Looking for Solutions

This year has not been an easy one, and it feels like things are hitting again. I’ve said it many times this year that I am tired of taking punches, and at some point I’d like to start punching back. I’m not sure when we get to that point. This entire year has been a drain. I feel like I have spent the year watching my energy, emotions, and health drain slowly away.

Some of the best times of the year should be coming up. It is going to be Halloween soon. That should be fun. It should be exciting to take my kids to events and prepare our own house for trick or treaters. But my focus is elsewhere. There are so many problems that need solving and they are all beyond my ability. Every time I think I have a problem solved ten more creep up.
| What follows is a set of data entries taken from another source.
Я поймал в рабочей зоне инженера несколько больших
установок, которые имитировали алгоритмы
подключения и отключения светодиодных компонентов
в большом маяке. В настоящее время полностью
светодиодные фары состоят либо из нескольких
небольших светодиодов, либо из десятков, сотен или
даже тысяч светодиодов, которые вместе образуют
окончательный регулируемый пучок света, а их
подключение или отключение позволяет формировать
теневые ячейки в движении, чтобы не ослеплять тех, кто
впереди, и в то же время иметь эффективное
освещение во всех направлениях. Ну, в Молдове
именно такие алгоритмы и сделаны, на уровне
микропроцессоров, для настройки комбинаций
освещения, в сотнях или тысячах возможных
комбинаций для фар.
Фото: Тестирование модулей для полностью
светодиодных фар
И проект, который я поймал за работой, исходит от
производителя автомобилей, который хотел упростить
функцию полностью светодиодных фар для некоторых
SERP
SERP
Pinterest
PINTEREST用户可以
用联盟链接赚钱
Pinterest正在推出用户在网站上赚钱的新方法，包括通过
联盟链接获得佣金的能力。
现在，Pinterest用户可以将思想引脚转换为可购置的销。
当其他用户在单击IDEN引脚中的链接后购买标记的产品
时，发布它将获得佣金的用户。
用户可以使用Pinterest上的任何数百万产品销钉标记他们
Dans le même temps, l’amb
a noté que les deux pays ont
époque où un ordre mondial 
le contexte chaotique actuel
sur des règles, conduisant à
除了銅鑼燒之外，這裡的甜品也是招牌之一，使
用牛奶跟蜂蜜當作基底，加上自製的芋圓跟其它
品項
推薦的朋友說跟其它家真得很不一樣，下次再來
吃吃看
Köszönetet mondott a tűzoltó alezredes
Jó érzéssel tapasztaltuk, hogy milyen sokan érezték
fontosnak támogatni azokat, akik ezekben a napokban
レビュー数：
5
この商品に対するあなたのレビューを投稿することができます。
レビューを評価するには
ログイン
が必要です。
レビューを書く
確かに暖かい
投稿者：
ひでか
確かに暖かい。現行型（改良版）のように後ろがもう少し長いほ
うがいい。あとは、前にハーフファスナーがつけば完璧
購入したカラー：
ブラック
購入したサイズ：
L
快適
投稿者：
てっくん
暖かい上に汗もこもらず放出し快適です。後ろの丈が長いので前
It makes it hard to be grateful for what you have when it feels like what you have is slowly slipping away. The things that aren’t are my children. I had a great night with Windsor going to Target to spend his tooth fairy money. He is always such a different kid when it is one on one. He is also highly intelligent and it is scary. It feels like he is following my path. He is already not doing his school work in school, and the lesson of going along to get along is not one I learned until much later in life.

I do hope Windsor isn’t like me. I have come to hate my brain. It feels like the solution is always one thought away but there is a steel wall between my and it. That I should be able to think my way through any problem, but the answer is just out of reach. I hope that Windsor can find those answers and understand how to use his brain.

I am grateful for the love of my children. I’ve often thought about people that reach such financial hardships that they take extreme actions and wonder why. If I lost everything I would still have everything. Money isn’t real. Love is the real power of the world, and right now I have that in droves.